According to the Bowdoin Faculty Handbook, the primary criterion for promotion is that the professor demonstrates “continuing excellence in teaching and in scholarly or artistic work” during the time since the professor received tenure.

In order to demonstrate "continuing excellence," each faculty member must submit their course materials, a personal statement, and the body of work that they have completed since becoming an associate professor. Recommendations are solicited from former students and external experts in the faculty member’s field.

All of those materials go before the department review committee, the Committee on Appointments, Promotion, and Tenure (CAPT), and Dean of Academic Affairs Cristle Collins Judd; each writes a recommendation, and then President Barry Mills ultimately makes the final decision.

Judd said that the four professors who were recently promoted are incredible educators and researchers.

“John Lichter is this fabulous continuum of someone whose research is respected, and that research comes to the classroom in a seamless way,” she said. “Pamela Fletcher is a highly respected art historian. She’s clearly someone who inspires students in her classes. Brock Clarke is the first tenured writer on the Bowdoin faculty. He arrived here, hit the ground running, and is someone about whom students are very excited. Susan Kaplan…has been a very important person in the field of arctic studies as well as museum studies, and is incredibly creative in the way she engages students both in class and in the museum."

Six years after receiving tenure and the title of associate professor, members of the faculty are eligible for promotion to a full professorship. However, unlike promotion to associate professor, the timing for the move is flexible; faculty members generally apply for the promotion anywhere from six to nine years after they are tenured. 

“People talk to mentors in fields outside of the College and within the College—particularly Dean Judd—to decide if it's time, or to decide that there was something you wanted to get accomplished first,” Fletcher said.

The promotion to full professor does not lead to any significant changes in a professor’s role in the college; however, it is accompanied by a significant salary increase.

“It’s more of a recognition of where a career is and where it’s going,” said Judd, “And recognition of their continued development as a scholar-teacher.

“It’s nice to know that the College and my students and former students feel good about me being here,” Clarke said. “I feel like I’m in the right place, and it’s great that other people in the College feel the same thing.”

Fletcher said that she thinks Bowdoin’s process for promotion is fair and transparent.

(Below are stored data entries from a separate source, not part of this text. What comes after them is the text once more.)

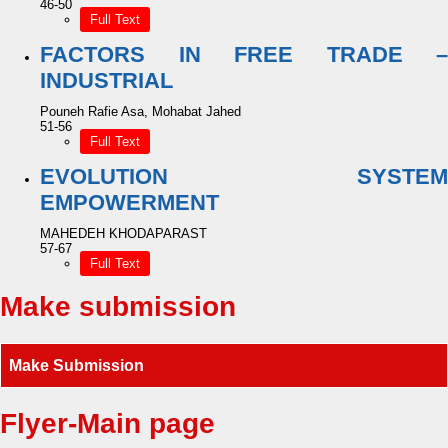
46-50
Full Text
FACTORS IN FREE TRADE –
INDUSTRIAL
Pouneh Rafie Asa, Mohabat Jahed
51-56
Full Text
EVOLUTION SYSTEM
EMPOWERMENT
MAHEDEH KHODAPARAST
57-67
Full Text
Make submission
Make Submission
Flyer-Main page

“I think Bowdoin has a really admirable process,” Fletcher said. “It makes it the least amount of stress that it could be. I commend Bowdoin for the way in which that process is handled so ethically.”

Unlike Bowdoin, at some institutions, promotion to full professor is automatic after a faculty member has been at that college for a certain period of time.

“The great thing for me, is it brings this moment where we get to celebrate people, which is different from an automatic promotion,” said Judd. "The [use of] retrospective letters from students is something we do rather uniquely. It creates a real perspective on the impact faculty have on students. At the moments of tenure and promotion, you get a bird's eye view of the impact of faculty. ”

According to Judd, the Bowdoin faculty are an impressive group, and the recently promoted professors are people of whom the community can be proud.

“A lot of people are great researchers, and a lot of people are great in the classroom,” said Judd. “Very few are in the overlapping category impacting fields and impacting undergrads. Moving through not just tenure but full professors results in a small group of very special people.”